» WHAT THE EXERCISE ASKS: Transcribe the following records exactly, images excluded.
*** DATA SHOWN Section Begins ***
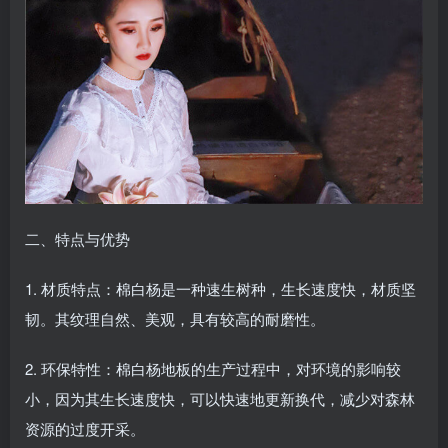
二、特点与优势
1. 材质特点：棉白杨是一种速生树种，生长速度快，材质坚
韧。其纹理自然、美观，具有较高的耐磨性。
2. 环保特性：棉白杨地板的生产过程中，对环境的影响较
小，因为其生长速度快，可以快速地更新换代，减少对森林
资源的过度开采。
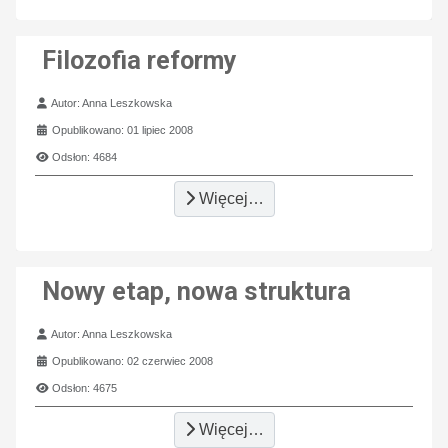
Filozofia reformy
Szczegóły
Autor:
Anna Leszkowska
Opublikowano: 01 lipiec 2008
Odsłon: 4684
Więcej…
Nowy etap, nowa struktura
Szczegóły
Autor:
Anna Leszkowska
Opublikowano: 02 czerwiec 2008
Odsłon: 4675
Więcej…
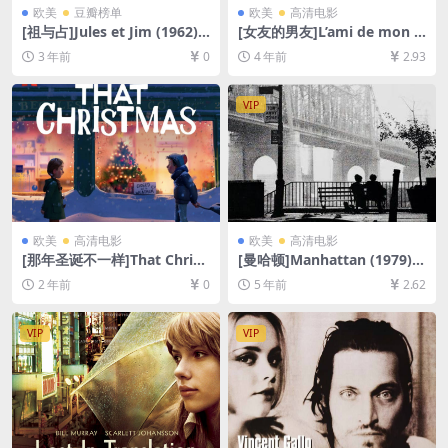
欧美
豆瓣榜单
欧美
高清电影
[祖与占]Jules et Jim (1962)
[女友的男友]L’ami de mon a
[百度网盘+夸克网盘1080P超
mie (1987)[百度网盘+迅雷云
3 年前
0
4 年前
2.93
清未删减资源][网盘在线播放/
盘资源1080P超清未删减][MP
下载][MP4/6.9GB][中文字幕]
4/6GB][中文字幕]
VIP
欧美
高清电影
欧美
高清电影
[那年圣诞不一样]That Christ
[曼哈顿]Manhattan (1979)
mas (2024)[百度网盘+夸克网
[百度网盘+迅雷云盘资源1080
2 年前
0
5 年前
2.62
盘1080P超清未删减资源][网
P超清未删减][MP4/5.8GB][中
盘在线播放/下载][MP4/3.5G
英字幕]
B][官方中字]
VIP
VIP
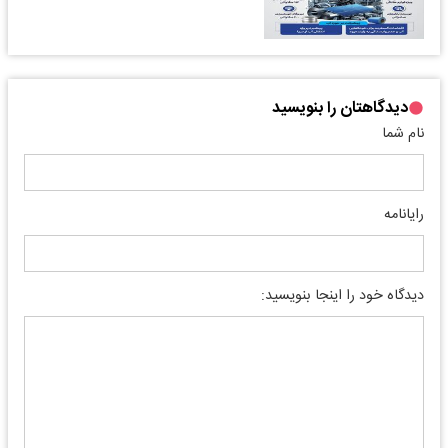
دیدگاهتان را بنویسید
نام شما
رایانامه
دیدگاه خود را اینجا بنویسید:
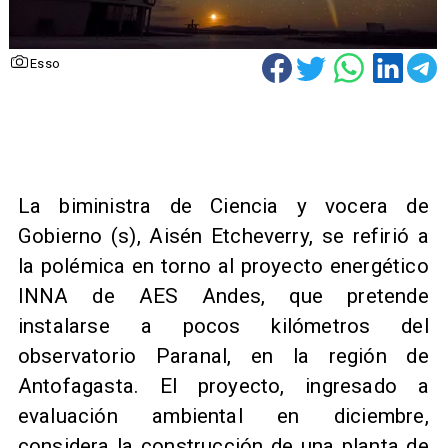
Esso
​La biministra de Ciencia y vocera de
Gobierno (s), Aisén Etcheverry, se refirió a
la polémica en torno al proyecto energético
INNA de AES Andes, que pretende
instalarse a pocos kilómetros del
observatorio Paranal, en la región de
Antofagasta. El proyecto, ingresado a
evaluación ambiental en diciembre,
considera la construcción de una planta de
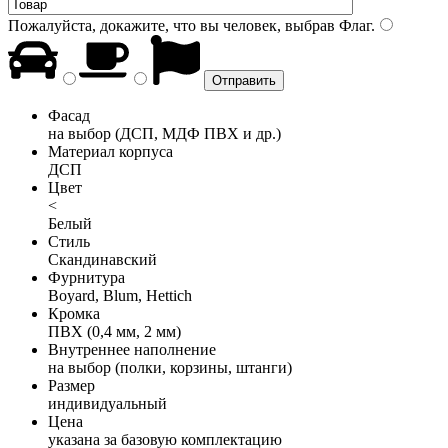
Пожалуйста, докажите, что вы человек, выбрав
Флаг
.
Фасад
на выбор (ДСП, МДФ ПВХ и др.)
Материал корпуса
ДСП
Цвет
<
Белый
Стиль
Скандинавский
Фурнитура
Boyard, Blum, Hettich
Кромка
ПВХ (0,4 мм, 2 мм)
Внутреннее наполнение
на выбор (полки, корзины, штанги)
Размер
индивидуальный
Цена
указана за базовую комплектацию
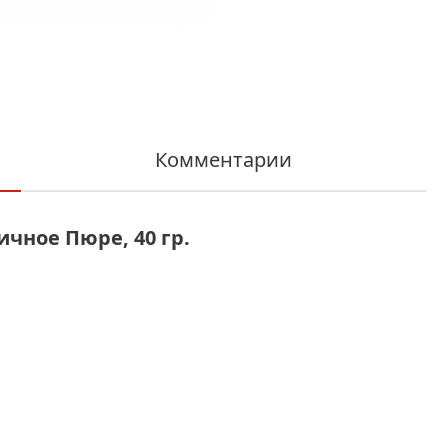
Комментарии
чное Пюре, 40 гр.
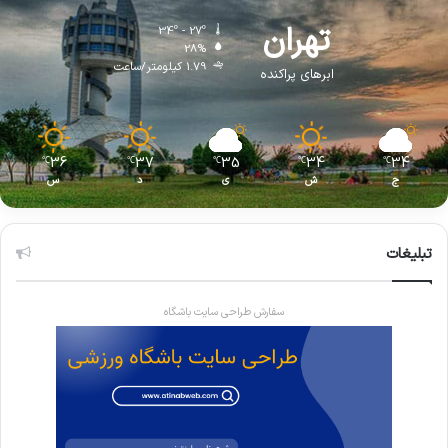
تهران
34º - 27º
28%
1.79 کیلومتر/ساعت
ابرهای پراکنده
36
37
35
34
34
℃
℃
℃
℃
℃
ج
ش
ی
د
س
تبلیغات
سفارش طراحی سایت باشگاه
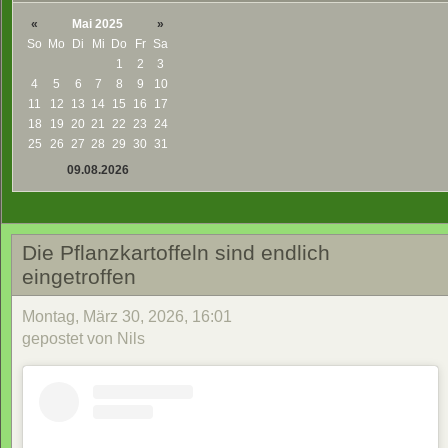
«
Mai 2025
»
So
Mo
Di
Mi
Do
Fr
Sa
1
2
3
4
5
6
7
8
9
10
11
12
13
14
15
16
17
18
19
20
21
22
23
24
25
26
27
28
29
30
31
09.08.2026
Die Pflanzkartoffeln sind endlich
eingetroffen
Montag, März 30, 2026, 16:01
gepostet von Nils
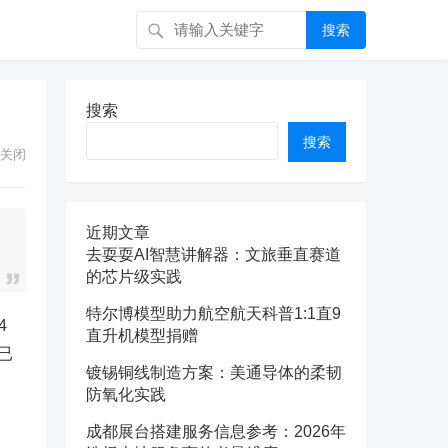
搜索
搜索
搜索
关闭
近期文章
去耍耍AI智慧讲解器：文旅垂直赛道
的芯片级实践
特尔博模型助力航空航天科普1:1直9
4
直升机模型捐赠
已
镀锡铜线制造方案：美通导体的柔韧
防氧化实践
成都展台搭建服务信息参考：2026年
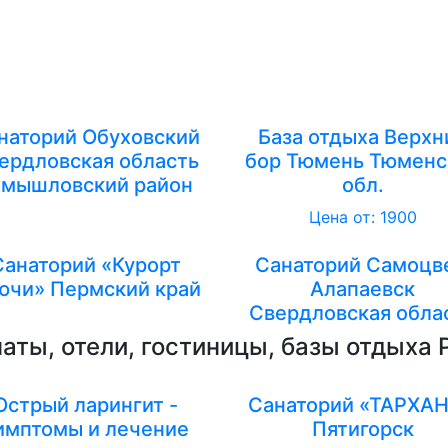
наторий Обуховский
База отдыха Верхн
ердловская область
бор Тюмень Тюменс
амышловский район
обл.
Цена от: 1900
Санаторий «Курорт
Санаторий Самоцве
ючи» Пермский край
Алапаевск
Свердловская обла
аты, отели, гостиницы, базы отдыха 
Острый ларингит -
Санаторий «ТАРХА
имптомы и лечение
Пятигорск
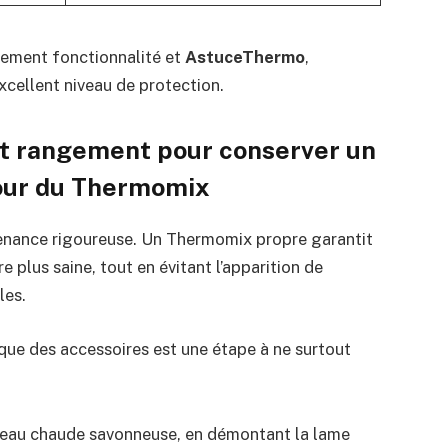
tement fonctionnalité et
AstuceThermo
,
excellent niveau de protection.
nt rangement pour conserver un
tour du Thermomix
nance rigoureuse. Un Thermomix propre garantit
e plus saine, tout en évitant l’apparition de
les.
que des accessoires est une étape à ne surtout
l’eau chaude savonneuse, en démontant la lame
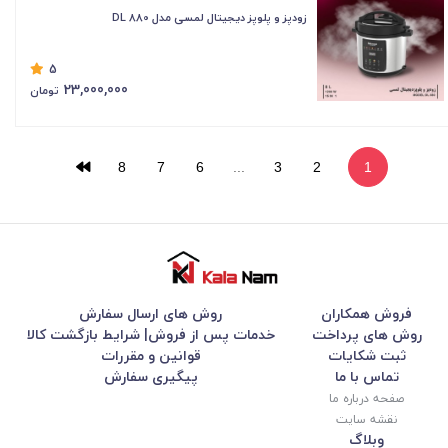
زودپز و پلوپز دیجیتال لمسی مدل DL 880
5
23,000,000
تومان
8
7
6
...
3
2
1
فروش همکاران
روش های ارسال سفارش
روش های پرداخت
خدمات پس از فروش| شرایط بازگشت کالا
ثبت شکایات
قوانین و مقررات
تماس با ما
پیگیری سفارش
صفحه درباره ما
نقشه سایت
وبلاگ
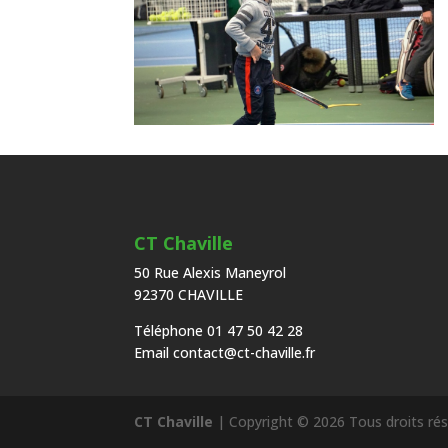
CT Chaville
50 Rue Alexis Maneyrol
92370 CHAVILLE
Téléphone 01 47 50 42 28
Email
contact@ct-chaville.fr
CT Chaville
| Copyright © 2026 Tous droits ré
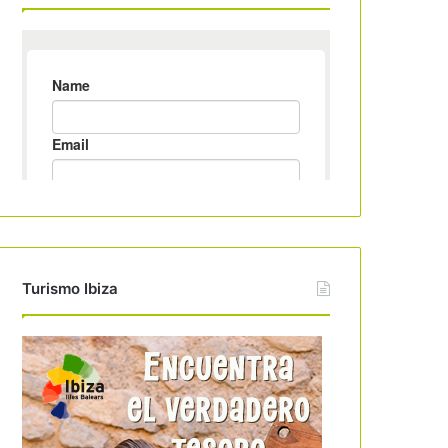
Turismo Ibiza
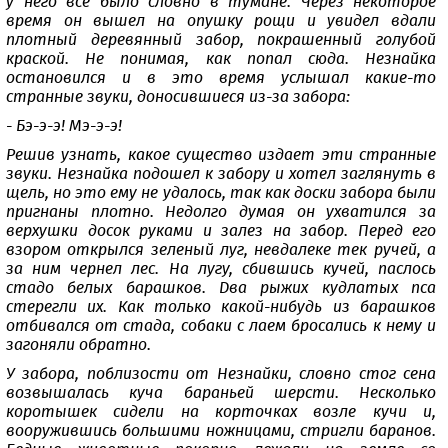
у него все было словно в тумане. Через некоторое
время он вышел на опушку рощи и увидел вдали
плотный деревянный забор, покрашенный голубой
краской. Не понимая, как попал сюда. Незнайка
остановился и в это время услышал какие-то
странные звуки, доносившиеся из-за забора:
- Бэ-э-э! Мэ-э-э!
Решив узнать, какое существо издает эти странные
звуки. Незнайка подошел к забору и хотел заглянуть в
щель, но это ему не удалось, так как доски забора были
пригнаны плотно. Недолго думая он ухватился за
верхушки досок руками и залез на забор. Перед его
взором открылся зеленый луг, невдалеке тек ручей, а
за ним чернел лес. На лугу, сбившись кучей, паслось
стадо белых барашков. Два рыжих кудлатых пса
стерегли их. Как только какой-нибудь из барашков
отбивался от стада, собаки с лаем бросались к нему и
загоняли обратно.
У забора, поблизости от Незнайки, словно стог сена
возвышалась куча бараньей шерсти. Несколько
коротышек сидели на корточках возле кучи и,
вооружившись большими ножницами, стригли баранов.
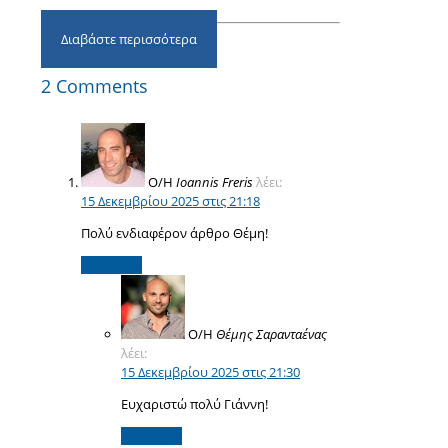
Διαβάστε περισσότερα
2 Comments
Ο/Η
Ioannis Freris
λέει:
15 Δεκεμβρίου 2025 στις 21:18
Πολύ ενδιαφέρον άρθρο Θέμη!
Απάντηση
Ο/Η
Θέμης Σαρανταένας
λέει:
15 Δεκεμβρίου 2025 στις 21:30
Ευχαριστώ πολύ Γιάννη!
Απάντηση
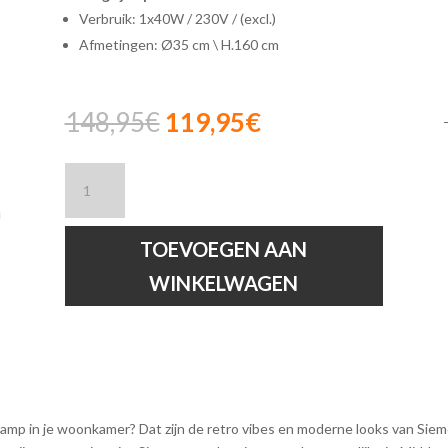
Verbruik: 1x40W / 230V / (excl.)
Afmetingen: Ø35 cm \ H.160 cm
Oorspronkelijke
Huidige
148,95
€
119,95
€
prijs
prijs
was:
is:
Lucide
148,95€.
119,95€.
SIEMON
-
Vloerlamp
TOEVOEGEN AAN
-
WINKELWAGEN
Ø
35
cm
-
1xE27
-
Zwart
mp in je woonkamer? Dat zijn de retro vibes en moderne looks van Siem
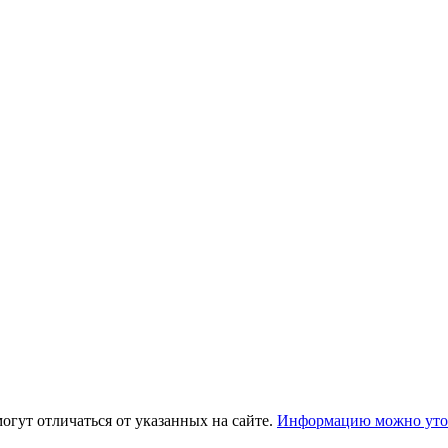
огут отличаться от указанных на сайте.
Информацию можно уточ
*** DATA SHOWN Section Ends ***
» RESPONSE TO THE EXERCISE:
二、特点与优势
1. 材质特点：棉白杨是一种速生树种，生长速度快，材质坚
韧。其纹理自然、美观，具有较高的耐磨性。
2. 环保特性：棉白杨地板的生产过程中，对环境的影响较
小，因为其生长速度快，可以快速地更新换代，减少对森林
资源的过度开采。
Filozofia reformy
Szczegóły
Autor:
Anna Leszkowska
Opublikowano: 01 lipiec 2008
Odsłon: 4684
Więcej…
Nowy etap, nowa struktura
Szczegóły
Autor:
Anna Leszkowska
Opublikowano: 02 czerwiec 2008
Odsłon: 4675
Więcej…
欧美
豆瓣榜单
欧美
高清电影
[祖与占]Jules et Jim (1962)
[女友的男友]L’ami de mon a
[百度网盘+夸克网盘1080P超
mie (1987)[百度网盘+迅雷云
3 年前
0
4 年前
2.93
清未删减资源][网盘在线播放/
盘资源1080P超清未删减][MP
下载][MP4/6.9GB][中文字幕]
4/6GB][中文字幕]
VIP
欧美
高清电影
欧美
高清电影
[那年圣诞不一样]That Christ
[曼哈顿]Manhattan (1979)
mas (2024)[百度网盘+夸克网
[百度网盘+迅雷云盘资源1080
2 年前
0
5 年前
2.62
盘1080P超清未删减资源][网
P超清未删减][MP4/5.8GB][中
盘在线播放/下载][MP4/3.5G
英字幕]
B][官方中字]
VIP
VIP
دیدگاهتان را بنویسید
نام شما
رایانامه
دیدگاه خود را اینجا بنویسید:
Esso
​La biministra de Ciencia y vocera de
Gobierno (s), Aisén Etcheverry, se refirió a
la polémica en torno al proyecto energético
INNA de AES Andes, que pretende
instalarse a pocos kilómetros del
observatorio Paranal, en la región de
Antofagasta. El proyecto, ingresado a
evaluación ambiental en diciembre,
considera la construcción de una planta de
Пожалуйста, докажите, что вы человек, выбрав
Флаг
.
Фасад
на выбор (ДСП, МДФ ПВХ и др.)
Материал корпуса
ДСП
Цвет
<
Белый
Стиль
Скандинавский
Фурнитура
Boyard, Blum, Hettich
Кромка
ПВХ (0,4 мм, 2 мм)
Внутреннее наполнение
на выбор (полки, корзины, штанги)
Размер
индивидуальный
Цена
указана за базовую комплектацию
Комментарии
чное Пюре, 40 гр.
تهران
34º - 27º
28%
1.79 کیلومتر/ساعت
ابرهای پراکنده
36
37
35
34
34
℃
℃
℃
℃
℃
ج
ش
ی
د
س
تبلیغات
سفارش طراحی سایت باشگاه
«
Mai 2025
»
So
Mo
Di
Mi
Do
Fr
Sa
1
2
3
4
5
6
7
8
9
10
11
12
13
14
15
16
17
18
19
20
21
22
23
24
25
26
27
28
29
30
31
09.08.2026
Die Pflanzkartoffeln sind endlich
eingetroffen
Montag, März 30, 2026, 16:01
gepostet von Nils
搜索
搜索
搜索
关闭
近期文章
去耍耍AI智慧讲解器：文旅垂直赛道
的芯片级实践
特尔博模型助力航空航天科普1:1直9
4
直升机模型捐赠
已
镀锡铜线制造方案：美通导体的柔韧
防氧化实践
成都展台搭建服务信息参考：2026年
наторий Обуховский
База отдыха Верхн
ердловская область
бор Тюмень Тюменс
амышловский район
обл.
Цена от: 1900
Санаторий «Курорт
Санаторий Самоцве
ючи» Пермский край
Алапаевск
Свердловская обла
аты, отели, гостиницы, базы отдыха 
Острый ларингит -
Санаторий «ТАРХА
имптомы и лечение
Пятигорск
tement fonctionnalité et
AstuceThermo
,
excellent niveau de protection.
nt rangement pour conserver un
tour du Thermomix
nance rigoureuse. Un Thermomix propre garantit
e plus saine, tout en évitant l’apparition de
les.
que des accessoires est une étape à ne surtout
l’eau chaude savonneuse, en démontant la lame
زودپز و پلوپز دیجیتال لمسی مدل DL 880
5
23,000,000
تومان
8
7
6
...
3
2
1
فروش همکاران
روش های ارسال سفارش
روش های پرداخت
خدمات پس از فروش| شرایط بازگشت کالا
ثبت شکایات
قوانین و مقررات
تماس با ما
پیگیری سفارش
صفحه درباره ما
نقشه سایت
وبلاگ
CT Chaville
50 Rue Alexis Maneyrol
92370 CHAVILLE
Téléphone 01 47 50 42 28
Email
contact@ct-chaville.fr
CT Chaville
| Copyright © 2026 Tous droits ré
Turismo Ibiza
у него все было словно в тумане. Через некоторое
время он вышел на опушку рощи и увидел вдали
плотный деревянный забор, покрашенный голубой
краской. Не понимая, как попал сюда. Незнайка
остановился и в это время услышал какие-то
странные звуки, доносившиеся из-за забора:
- Бэ-э-э! Мэ-э-э!
Решив узнать, какое существо издает эти странные
звуки. Незнайка подошел к забору и хотел заглянуть в
щель, но это ему не удалось, так как доски забора были
пригнаны плотно. Недолго думая он ухватился за
верхушки досок руками и залез на забор. Перед его
взором открылся зеленый луг, невдалеке тек ручей, а
за ним чернел лес. На лугу, сбившись кучей, паслось
стадо белых барашков. Два рыжих кудлатых пса
стерегли их. Как только какой-нибудь из барашков
отбивался от стада, собаки с лаем бросались к нему и
загоняли обратно.
У забора, поблизости от Незнайки, словно стог сена
возвышалась куча бараньей шерсти. Несколько
коротышек сидели на корточках возле кучи и,
вооружившись большими ножницами, стригли баранов.
Διαβάστε περισσότερα
2 Comments
Ο/Η
Ioannis Freris
λέει:
15 Δεκεμβρίου 2025 στις 21:18
Πολύ ενδιαφέρον άρθρο Θέμη!
Απάντηση
Ο/Η
Θέμης Σαρανταένας
λέει:
15 Δεκεμβρίου 2025 στις 21:30
Ευχαριστώ πολύ Γιάννη!
Απάντηση
Verbruik: 1x40W / 230V / (excl.)
Afmetingen: Ø35 cm \ H.160 cm
Oorspronkelijke
Huidige
148,95
€
119,95
€
prijs
prijs
was:
is:
Lucide
148,95€.
119,95€.
SIEMON
-
Vloerlamp
TOEVOEGEN AAN
-
WINKELWAGEN
Ø
35
cm
-
1xE27
-
Zwart
mp in je woonkamer? Dat zijn de retro vibes en moderne looks van Siem
огут отличаться от указанных на сайте.
Информацию можно уточ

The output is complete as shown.